Segment Open

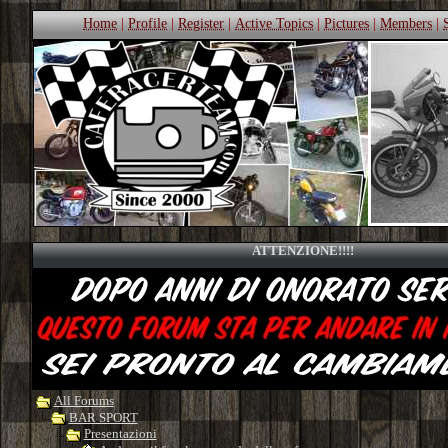
Home
|
Profile
|
Register
|
Active Topics
|
Pictures
|
Members
|
ATTENZIONE!!!!
All Forums
BAR SPORT
Presentazioni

Segment Closed

What the task asks
Reproduce each entry precisely; the pictures stay out.

Finished exercise
Home
|
Profile
|
Register
|
Active Topics
|
Pictures
|
Members
|
ATTENZIONE!!!!
All Forums
BAR SPORT
Presentazioni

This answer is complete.